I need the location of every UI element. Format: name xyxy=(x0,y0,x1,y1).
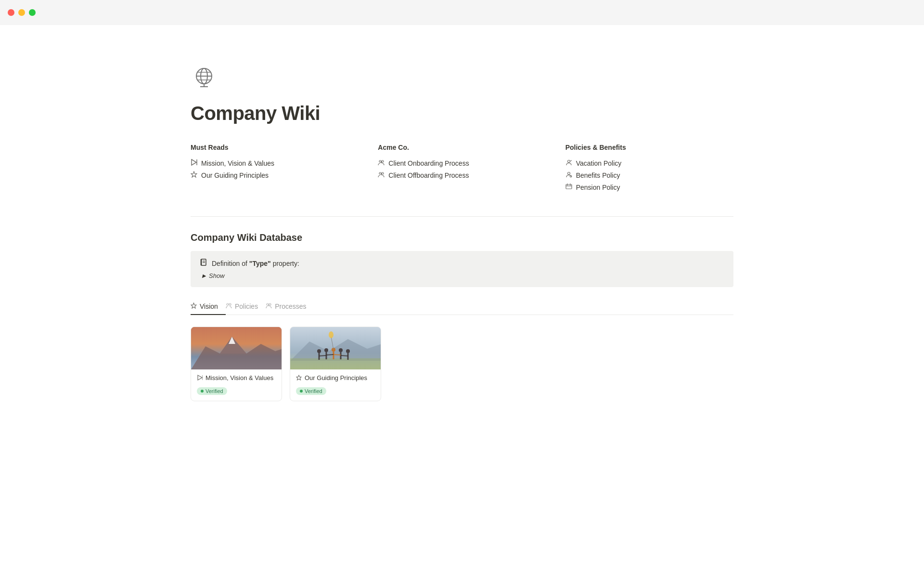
svg-point-17 xyxy=(567,160,570,163)
toggle-label: Show xyxy=(209,272,225,279)
offboarding-icon xyxy=(378,171,385,179)
svg-line-54 xyxy=(319,355,326,356)
section-policies-title: Policies & Benefits xyxy=(565,144,733,151)
card-mission[interactable]: Mission, Vision & Values Verified xyxy=(191,327,282,401)
section-acme-title: Acme Co. xyxy=(378,144,546,151)
link-offboarding[interactable]: Client Offboarding Process xyxy=(378,169,546,181)
card-guiding-badge: Verified xyxy=(296,387,326,395)
link-mission-label: Mission, Vision & Values xyxy=(201,159,274,167)
toggle-arrow-icon: ▶ xyxy=(202,273,206,278)
card-guiding-image xyxy=(290,327,381,369)
svg-marker-28 xyxy=(191,303,196,308)
card-mission-badge: Verified xyxy=(197,387,227,395)
svg-marker-9 xyxy=(191,171,197,177)
svg-point-59 xyxy=(329,331,334,338)
card-mission-image xyxy=(191,327,282,369)
link-guiding[interactable]: Our Guiding Principles xyxy=(191,169,359,181)
section-divider xyxy=(191,216,733,217)
section-must-reads: Must Reads Mission, Vision & Values Our … xyxy=(191,144,359,193)
link-benefits-label: Benefits Policy xyxy=(576,171,620,179)
svg-point-30 xyxy=(229,303,231,305)
tab-vision-label: Vision xyxy=(200,302,218,310)
svg-line-55 xyxy=(326,355,334,355)
onboarding-icon xyxy=(378,159,385,167)
card-guiding-title: Our Guiding Principles xyxy=(305,374,367,381)
page-icon xyxy=(191,64,733,95)
svg-point-29 xyxy=(227,303,229,305)
svg-marker-7 xyxy=(192,159,196,165)
svg-point-10 xyxy=(379,160,381,162)
card-guiding-icon xyxy=(296,375,302,382)
card-guiding[interactable]: Our Guiding Principles Verified xyxy=(290,327,381,401)
mission-icon xyxy=(191,159,197,167)
link-vacation-label: Vacation Policy xyxy=(576,159,622,167)
card-mission-title: Mission, Vision & Values xyxy=(205,374,273,381)
link-onboarding-label: Client Onboarding Process xyxy=(388,159,469,167)
link-offboarding-label: Client Offboarding Process xyxy=(388,171,469,179)
tab-processes[interactable]: Processes xyxy=(266,299,314,315)
svg-point-15 xyxy=(382,172,384,174)
svg-point-44 xyxy=(317,349,321,353)
svg-point-14 xyxy=(379,172,381,174)
badge-dot-icon xyxy=(201,390,204,393)
section-acme: Acme Co. Client Onboarding Process xyxy=(378,144,546,193)
badge-dot2-icon xyxy=(300,390,303,393)
link-guiding-label: Our Guiding Principles xyxy=(201,171,269,179)
section-policies: Policies & Benefits Vacation Policy xyxy=(565,144,733,193)
minimize-button[interactable] xyxy=(18,9,25,16)
card-mission-icon xyxy=(197,375,203,382)
tab-vision-icon xyxy=(191,302,197,310)
svg-marker-60 xyxy=(296,375,301,380)
guiding-icon xyxy=(191,171,197,179)
card-mission-title-row: Mission, Vision & Values xyxy=(197,374,276,382)
svg-line-56 xyxy=(334,355,341,355)
tab-vision[interactable]: Vision xyxy=(191,299,226,315)
close-button[interactable] xyxy=(8,9,14,16)
maximize-button[interactable] xyxy=(29,9,36,16)
link-vacation[interactable]: Vacation Policy xyxy=(565,157,733,169)
info-box: Definition of "Type" property: ▶ Show xyxy=(191,251,733,287)
info-toggle[interactable]: ▶ Show xyxy=(200,272,724,279)
page-title: Company Wiki xyxy=(191,103,733,124)
link-pension[interactable]: Pension Policy xyxy=(565,181,733,193)
svg-rect-20 xyxy=(566,184,572,189)
tab-policies[interactable]: Policies xyxy=(226,299,266,315)
main-content: Company Wiki Must Reads Mission, Vision … xyxy=(144,0,780,401)
benefits-icon xyxy=(565,171,572,179)
tab-processes-label: Processes xyxy=(275,302,306,310)
pension-icon xyxy=(565,183,572,191)
vacation-icon xyxy=(565,159,572,167)
tab-processes-icon xyxy=(266,302,272,310)
cards-grid: Mission, Vision & Values Verified xyxy=(191,327,733,401)
svg-point-11 xyxy=(382,160,384,162)
svg-point-50 xyxy=(339,348,343,352)
card-guiding-body: Our Guiding Principles Verified xyxy=(290,369,381,401)
book-icon xyxy=(200,259,208,268)
info-text: Definition of "Type" property: xyxy=(212,260,299,267)
svg-marker-39 xyxy=(198,375,202,380)
card-guiding-title-row: Our Guiding Principles xyxy=(296,374,375,382)
svg-point-46 xyxy=(324,348,328,352)
link-benefits[interactable]: Benefits Policy xyxy=(565,169,733,181)
tab-policies-label: Policies xyxy=(235,302,258,310)
svg-line-57 xyxy=(341,355,348,356)
link-sections: Must Reads Mission, Vision & Values Our … xyxy=(191,144,733,193)
section-must-reads-title: Must Reads xyxy=(191,144,359,151)
svg-point-52 xyxy=(346,349,350,353)
tabs: Vision Policies xyxy=(191,299,733,315)
window-chrome xyxy=(0,0,924,25)
svg-rect-43 xyxy=(290,358,381,369)
db-title: Company Wiki Database xyxy=(191,232,733,243)
link-pension-label: Pension Policy xyxy=(576,184,620,191)
link-mission[interactable]: Mission, Vision & Values xyxy=(191,157,359,169)
link-onboarding[interactable]: Client Onboarding Process xyxy=(378,157,546,169)
tab-policies-icon xyxy=(226,302,232,310)
info-box-header: Definition of "Type" property: xyxy=(200,259,724,268)
svg-point-18 xyxy=(567,172,570,175)
card-mission-body: Mission, Vision & Values Verified xyxy=(191,369,282,401)
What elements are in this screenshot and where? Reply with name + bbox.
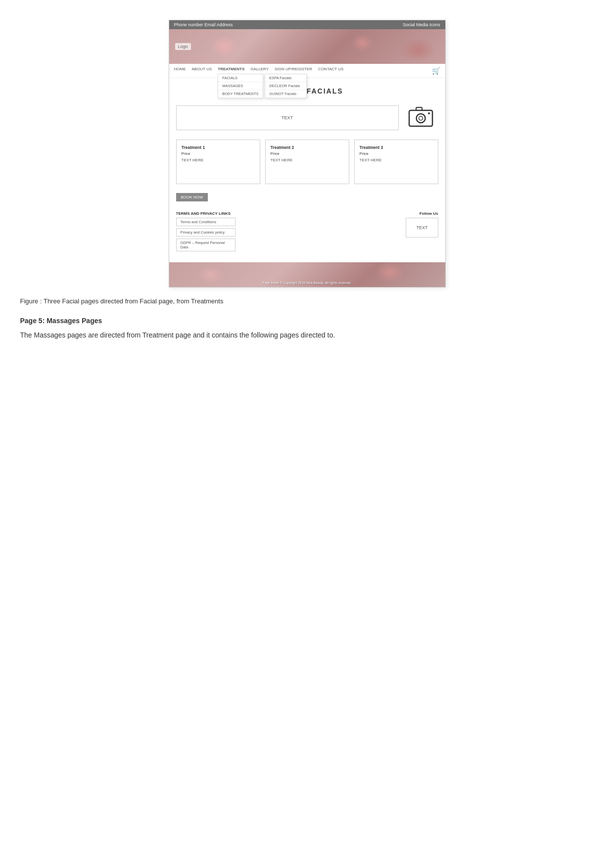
treatment-3-text: TEXT HERE [360, 158, 433, 162]
nav-about[interactable]: ABOUT US [192, 67, 212, 71]
svg-point-2 [419, 116, 423, 120]
logo-label: Logo [175, 43, 191, 50]
top-bar: Phone number Email Address Social Media … [169, 20, 445, 29]
facials-decleor[interactable]: DECLEOR Facials [265, 82, 306, 90]
treatment-2-name: Treatment 2 [271, 145, 344, 150]
treatment-2-text: TEXT HERE [271, 158, 344, 162]
follow-us-heading: Follow Us [406, 211, 438, 216]
nav-signup[interactable]: SIGN UP/REGISTER [275, 67, 312, 71]
header-banner: Logo [169, 29, 445, 64]
facials-submenu: ESPA Facials DECLEOR Facials GUINOT Faci… [265, 74, 307, 98]
treatment-3-price: Price [360, 151, 433, 156]
book-now-button[interactable]: BOOK NOW [176, 193, 208, 201]
footer-copyright: Page footer © Copyright 2019 Nina Beauty… [263, 281, 352, 285]
phone-email-label: Phone number Email Address [174, 22, 233, 27]
footer-links-section: TERMS AND PRIVACY LINKS Terms and Condit… [176, 211, 438, 253]
svg-rect-3 [416, 107, 422, 110]
camera-icon-box [404, 103, 438, 133]
treatments-grid: Treatment 1 Price TEXT HERE Treatment 2 … [176, 140, 438, 184]
nav-bar: HOME ABOUT US TREATMENTS FACIALS MASSAGE… [169, 64, 445, 78]
footer-links-heading: TERMS AND PRIVACY LINKS [176, 211, 236, 216]
mockup-container: Phone number Email Address Social Media … [169, 20, 446, 288]
treatment-1-text: TEXT HERE [182, 158, 255, 162]
submenu-facials[interactable]: FACIALS [218, 74, 262, 82]
floral-footer: Page footer © Copyright 2019 Nina Beauty… [169, 262, 445, 287]
intro-section: TEXT [176, 103, 438, 133]
treatment-3-name: Treatment 3 [360, 145, 433, 150]
figure-caption: Figure : Three Facial pages directed fro… [20, 297, 594, 305]
nav-contact[interactable]: CONTACT US [318, 67, 343, 71]
page-wrapper: Phone number Email Address Social Media … [20, 20, 594, 340]
treatment-1-name: Treatment 1 [182, 145, 255, 150]
section-heading: Page 5: Massages Pages [20, 317, 594, 325]
treatments-submenu: FACIALS MASSAGES BODY TREATMENTS [218, 74, 263, 98]
svg-point-4 [428, 112, 430, 114]
social-media-label: Social Media Icons [403, 22, 440, 27]
follow-text-box: TEXT [406, 218, 438, 238]
submenu-body[interactable]: BODY TREATMENTS [218, 90, 262, 98]
svg-point-1 [417, 114, 425, 123]
footer-right: Follow Us TEXT [406, 211, 438, 238]
treatment-card-2: Treatment 2 Price TEXT HERE [265, 140, 349, 184]
facials-guinot[interactable]: GUINOT Facials [265, 90, 306, 98]
nav-home[interactable]: HOME [174, 67, 186, 71]
facials-espa[interactable]: ESPA Facials [265, 74, 306, 82]
footer-privacy-link[interactable]: Privacy and Cookies policy [176, 228, 236, 237]
treatment-2-price: Price [271, 151, 344, 156]
section-paragraph: The Massages pages are directed from Tre… [20, 330, 594, 340]
follow-text: TEXT [416, 225, 427, 230]
footer-gdpr-link[interactable]: GDPR – Request Personal Data [176, 239, 236, 251]
treatment-card-3: Treatment 3 Price TEXT HERE [354, 140, 438, 184]
intro-text-box: TEXT [176, 105, 399, 130]
cart-icon[interactable]: 🛒 [432, 67, 440, 75]
camera-icon [407, 103, 434, 133]
footer-left: TERMS AND PRIVACY LINKS Terms and Condit… [176, 211, 236, 253]
footer-terms-link[interactable]: Terms and Conditions [176, 218, 236, 226]
treatment-1-price: Price [182, 151, 255, 156]
nav-treatments-dropdown: TREATMENTS FACIALS MASSAGES BODY TREATME… [218, 67, 244, 71]
page-title: GUINOT FACIALS [176, 83, 438, 99]
submenu-massages[interactable]: MASSAGES [218, 82, 262, 90]
treatment-card-1: Treatment 1 Price TEXT HERE [176, 140, 260, 184]
nav-treatments[interactable]: TREATMENTS [218, 67, 244, 71]
intro-text: TEXT [282, 115, 293, 120]
nav-gallery[interactable]: GALLERY [250, 67, 269, 71]
main-content: GUINOT FACIALS TEXT [169, 78, 445, 262]
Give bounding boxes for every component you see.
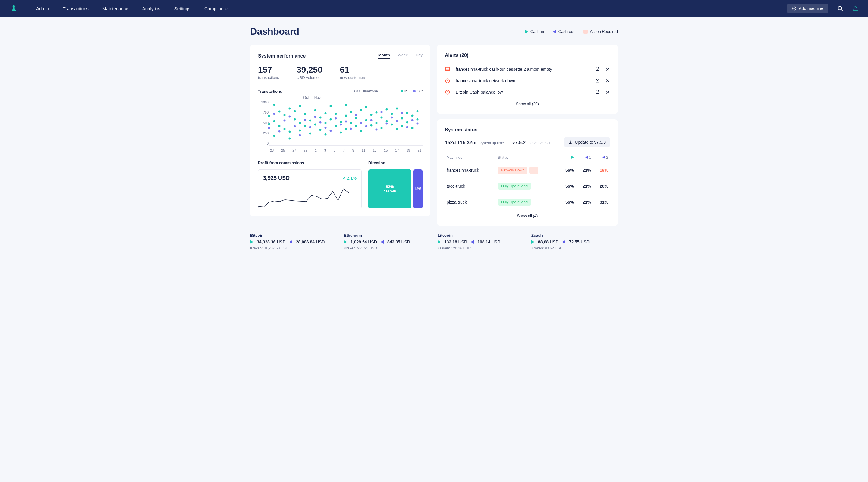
pct-out-1: 21% <box>576 162 593 178</box>
ticker-zcash: Zcash88,68 USD72.55 USDKraken: 80.62 USD <box>531 233 618 250</box>
search-icon[interactable] <box>837 5 843 11</box>
th-machines: Machines <box>445 153 496 162</box>
alerts-title: Alerts (20) <box>445 53 610 58</box>
pct-out-2: 20% <box>593 178 610 194</box>
ticker-out: 28,086.84 USD <box>296 239 325 244</box>
profit-change: ↗ 2.1% <box>342 175 356 181</box>
ticker-in: 1,029.54 USD <box>350 239 377 244</box>
ticker-out: 108.14 USD <box>477 239 500 244</box>
ticker-in: 132.18 USD <box>444 239 467 244</box>
machine-name: francesinha-truck <box>445 162 496 178</box>
square-action-icon <box>584 30 588 34</box>
dot-in-icon <box>401 90 403 93</box>
alert-text: francesinha-truck network down <box>456 78 590 83</box>
ticker-name: Litecoin <box>438 233 524 238</box>
status-badge: Fully Operational <box>498 183 531 190</box>
external-link-icon[interactable] <box>595 90 600 95</box>
close-icon[interactable] <box>605 90 610 95</box>
legend-action-required: Action Required <box>584 29 618 34</box>
ticker-name: Bitcoin <box>250 233 337 238</box>
transactions-scatter-chart: 10007505002500 <box>269 100 423 146</box>
ticker-bitcoin: Bitcoin34,328.36 USD28,086.84 USDKraken:… <box>250 233 337 250</box>
table-row[interactable]: taco-truckFully Operational56%21%20% <box>445 178 610 194</box>
update-button[interactable]: Update to v7.5.3 <box>564 137 610 147</box>
alert-row: francesinha-truck network down <box>445 75 610 87</box>
stat-label: USD volume <box>297 75 322 80</box>
status-extra-badge: +1 <box>529 167 538 174</box>
pct-in: 56% <box>558 194 576 210</box>
stat-value: 39,250 <box>297 65 322 75</box>
plus-circle-icon <box>792 6 796 10</box>
pct-out-1: 21% <box>576 178 593 194</box>
nav-item-analytics[interactable]: Analytics <box>142 6 160 11</box>
pct-in: 56% <box>558 178 576 194</box>
stat-value: 157 <box>258 65 279 75</box>
table-row[interactable]: francesinha-truckNetwork Down+156%21%19% <box>445 162 610 178</box>
machines-table: Machines Status 1 2 francesinha-truckNet… <box>445 153 610 210</box>
ticker-out: 842.35 USD <box>387 239 410 244</box>
system-status-title: System status <box>445 127 610 133</box>
ticker-in: 34,328.36 USD <box>257 239 286 244</box>
bell-icon[interactable] <box>852 5 858 11</box>
uptime-label: system up time <box>479 141 504 145</box>
alert-text: Bitcoin Cash balance low <box>456 90 590 95</box>
direction-out: 18% <box>413 169 423 208</box>
status-badge: Network Down <box>498 167 527 174</box>
triangle-out-icon <box>289 240 292 244</box>
page-header: Dashboard Cash-in Cash-out Action Requir… <box>250 26 618 37</box>
status-show-all[interactable]: Show all (4) <box>445 214 610 218</box>
triangle-in-icon <box>531 240 534 244</box>
system-performance-title: System performance <box>258 53 306 59</box>
triangle-out-icon <box>381 240 384 244</box>
th-status: Status <box>496 153 558 162</box>
legend-cash-out: Cash-out <box>553 29 575 34</box>
close-icon[interactable] <box>605 67 610 72</box>
ticker-sub: Kraken: 935.95 USD <box>344 246 430 250</box>
direction-title: Direction <box>368 161 423 165</box>
alert-row: francesinha-truck cash-out cassette 2 al… <box>445 64 610 75</box>
ticker-name: Zcash <box>531 233 618 238</box>
alert-circle-icon <box>445 90 450 95</box>
pct-out-1: 21% <box>576 194 593 210</box>
chart-legend-out: Out <box>413 89 423 93</box>
chart-legend-in: In <box>401 89 407 93</box>
alerts-show-all[interactable]: Show all (20) <box>445 101 610 106</box>
machine-name: pizza truck <box>445 194 496 210</box>
direction-box: 82% cash-in 18% <box>368 169 423 208</box>
version-label: server version <box>529 141 551 145</box>
logo-icon <box>10 4 18 13</box>
machine-name: taco-truck <box>445 178 496 194</box>
period-tab-month[interactable]: Month <box>378 53 390 59</box>
nav-item-admin[interactable]: Admin <box>36 6 49 11</box>
profit-title: Profit from commissions <box>258 161 362 165</box>
pct-in: 56% <box>558 162 576 178</box>
dot-out-icon <box>413 90 415 93</box>
ticker-name: Ethereum <box>344 233 430 238</box>
pct-out-2: 19% <box>593 162 610 178</box>
legend: Cash-in Cash-out Action Required <box>525 29 618 34</box>
nav-item-settings[interactable]: Settings <box>174 6 190 11</box>
close-icon[interactable] <box>605 78 610 83</box>
system-status-card: System status 152d 11h 32m system up tim… <box>437 119 618 226</box>
alert-circle-icon <box>445 78 450 84</box>
svg-point-1 <box>838 6 842 10</box>
nav-item-transactions[interactable]: Transactions <box>63 6 89 11</box>
profit-box: 3,925 USD ↗ 2.1% <box>258 169 362 208</box>
ticker-sub: Kraken: 31,207.60 USD <box>250 246 337 250</box>
ticker-sub: Kraken: 80.62 USD <box>531 246 618 250</box>
top-navbar: AdminTransactionsMaintenanceAnalyticsSet… <box>0 0 868 17</box>
table-row[interactable]: pizza truckFully Operational56%21%31% <box>445 194 610 210</box>
uptime-value: 152d 11h 32m <box>445 140 476 146</box>
ticker-ethereum: Ethereum1,029.54 USD842.35 USDKraken: 93… <box>344 233 430 250</box>
nav-item-maintenance[interactable]: Maintenance <box>102 6 128 11</box>
alerts-card: Alerts (20) francesinha-truck cash-out c… <box>437 45 618 114</box>
period-tab-week[interactable]: Week <box>398 53 408 59</box>
period-tab-day[interactable]: Day <box>415 53 423 59</box>
external-link-icon[interactable] <box>595 78 600 83</box>
add-machine-button[interactable]: Add machine <box>787 4 828 13</box>
alert-row: Bitcoin Cash balance low <box>445 87 610 98</box>
status-badge: Fully Operational <box>498 198 531 206</box>
external-link-icon[interactable] <box>595 67 600 72</box>
triangle-out-icon <box>602 156 605 159</box>
nav-item-compliance[interactable]: Compliance <box>204 6 228 11</box>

■ ■ ■ ■

§ **About this exercise**
Examine the listing above and state the number of lines that contain the word "intro", with no further remarks.

§ **Response box**
3